**ABOUT THIS TASK:** Search the listing for the string "Kriegsmarine" and copy every line that contains it.

**SUPPLIED MATERIAL:**
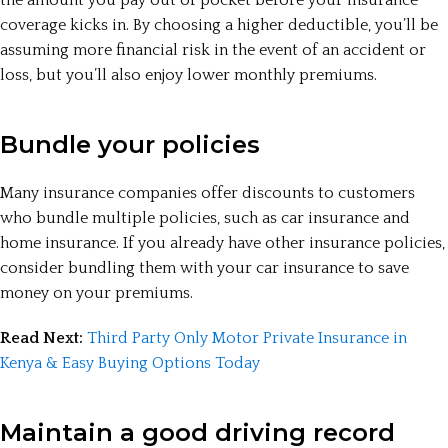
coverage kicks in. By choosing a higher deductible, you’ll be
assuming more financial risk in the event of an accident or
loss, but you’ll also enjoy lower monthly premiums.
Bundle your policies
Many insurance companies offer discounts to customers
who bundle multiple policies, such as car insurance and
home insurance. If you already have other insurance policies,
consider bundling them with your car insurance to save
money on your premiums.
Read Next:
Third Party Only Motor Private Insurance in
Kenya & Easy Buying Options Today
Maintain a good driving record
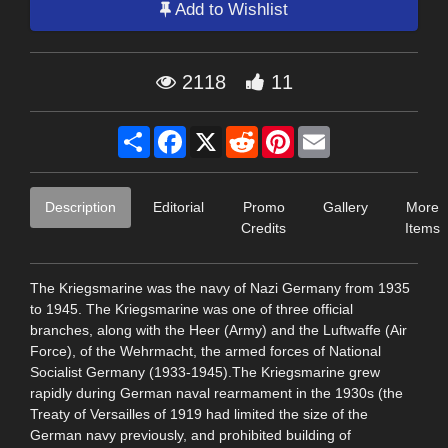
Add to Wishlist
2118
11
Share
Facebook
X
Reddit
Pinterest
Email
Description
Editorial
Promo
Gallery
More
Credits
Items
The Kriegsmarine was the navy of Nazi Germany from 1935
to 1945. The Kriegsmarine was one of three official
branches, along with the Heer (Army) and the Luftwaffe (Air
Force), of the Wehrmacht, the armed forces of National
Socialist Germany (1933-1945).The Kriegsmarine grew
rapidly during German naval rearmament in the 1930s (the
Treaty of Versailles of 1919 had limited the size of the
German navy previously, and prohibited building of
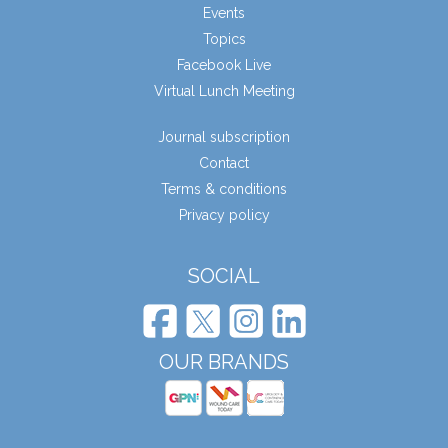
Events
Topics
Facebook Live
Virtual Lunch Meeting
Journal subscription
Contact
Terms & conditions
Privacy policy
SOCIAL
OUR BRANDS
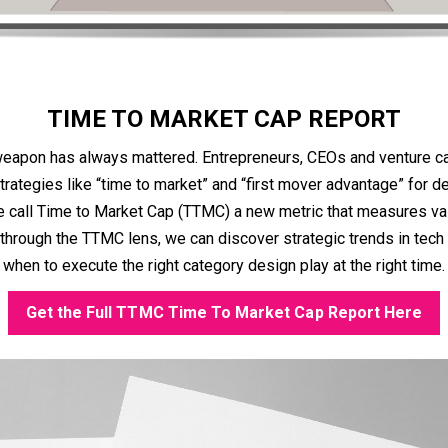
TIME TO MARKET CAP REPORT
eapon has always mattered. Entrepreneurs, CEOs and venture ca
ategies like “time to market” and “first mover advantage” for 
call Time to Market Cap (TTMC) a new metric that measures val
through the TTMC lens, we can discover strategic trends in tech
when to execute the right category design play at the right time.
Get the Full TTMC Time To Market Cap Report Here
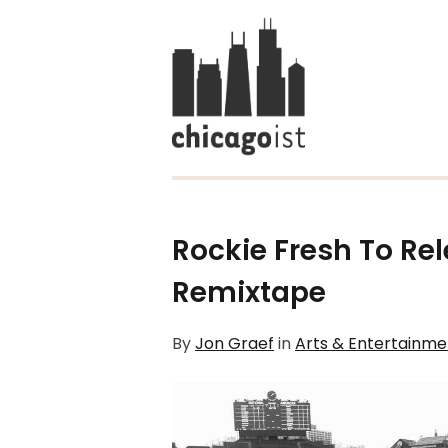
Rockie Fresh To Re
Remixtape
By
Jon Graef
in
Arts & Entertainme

**EXERCISE SOLUTION:**
The Kriegsmarine was the navy of Nazi Germany from 1935
to 1945. The Kriegsmarine was one of three official
Socialist Germany (1933-1945).The Kriegsmarine grew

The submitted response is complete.